Stream (not in-memory) PDF manipulation

2010-10-05
2013-01-26
  • Chris Thielen
    Chris Thielen
    2010-10-05

    Hi,

    I'm curious about the most recent entry on the blog.  Are you working on manipulation of documents without a fully-in-memory model, via streams?  If so, is the trunk repository available for testing?  I have a specific use case which would benefit greatly from stream processing. 

    My use case involves concatenating (and bookmarking) many PDF files (possibly thousands) together, then streaming the resulting PDF to a browser.  In-memory model works, but is obviously very memory intensive.  In my simple testing, generation of a 150mb PDF requires approximately 320mb of java heap, which really isn't bad for an in-memory model, but can make serving multiple concurrent requests problematic.

    Thanks for your effort, I'm really impressed with PDFClown so far!

     
  • Hi,

    I'm perfectly aware of your concerns about the library's scalability in a server context: you're absolutely right.
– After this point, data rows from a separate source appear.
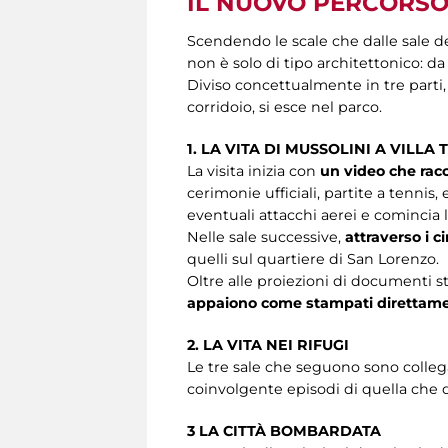
IL NUOVO PERCORSO 
Scendendo le scale che dalle sale de
non è solo di tipo architettonico: da 
Diviso concettualmente in tre parti,
corridoio, si esce nel parco.
1. LA VITA DI MUSSOLINI A VILLA
La visita inizia con
un video che racco
cerimonie ufficiali, partite a tennis,
eventuali attacchi aerei e comincia 
Nelle sale successive,
attraverso i 
quelli sul quartiere di San Lorenzo.
Oltre alle proiezioni di documenti st
appaiono come stampati direttamen
2. LA VITA NEI RIFUGI
Le tre sale che seguono sono collega
coinvolgente episodi di quella che
3 LA CITTÀ BOMBARDATA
My primary design focus has been on offering a rich, flexible and consistent document object model; however, a pure in-memory representation has the obvious drawback of a larger footprint that isn't suitable for heavy concurrent computing.

    To cope with such a limitation I'm thinking about a hybrid solution which could integrate the current DOM with a stream manager deputed to progressively serialize and dispose indirect objects as soon as they are complete - users could choose, according to their requirements and coding strategies, to keep all the model in-memory, or to stream it both on reading and writing.

    By the way, the blog entry you referred to doesn't mention file serialization streaming: it's about cross-reference streams and object streams instead, which are a PDF 1.5 structure optimization for better data compression.

    Thank you
    Stefano

     
  • Chris, thank you  for your contribution; I'll try it in the next few days.
    Stefano